Page-level text extractions
= Beginning of Section =

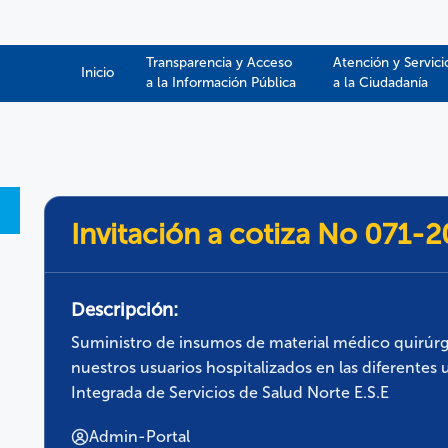
Transparencia y Acceso
Atención y Servici
Inicio
a la Información Pública​​
a la Ciudadanía
Invitación a cotiza No 071-
Descripción:
Suministro de insumos de material médico quirúrgi
nuestros usuarios hospitalizados en las diferentes 
Integrada de Servicios de Salud Norte E.S.E
Admin-Portal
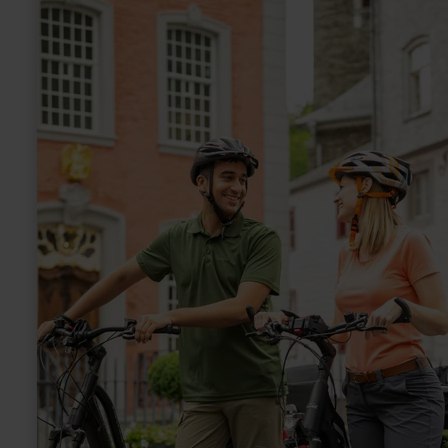
more
about:
Pedelec-
Verleih
Nationalpark-
Tor
Höfen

= End of Section =

**Exercise**. Would you write out every record word for word, leaving no picture in?

**Response area**.
Transparencia y Acceso
Atención y Servici
Inicio
a la Información Pública​​
a la Ciudadanía
Invitación a cotiza No 071-
Descripción:
Suministro de insumos de material médico quirúrgi
nuestros usuarios hospitalizados en las diferentes 
Integrada de Servicios de Salud Norte E.S.E
Admin-Portal
more
about:
Pedelec-
Verleih
Nationalpark-
Tor
Höfen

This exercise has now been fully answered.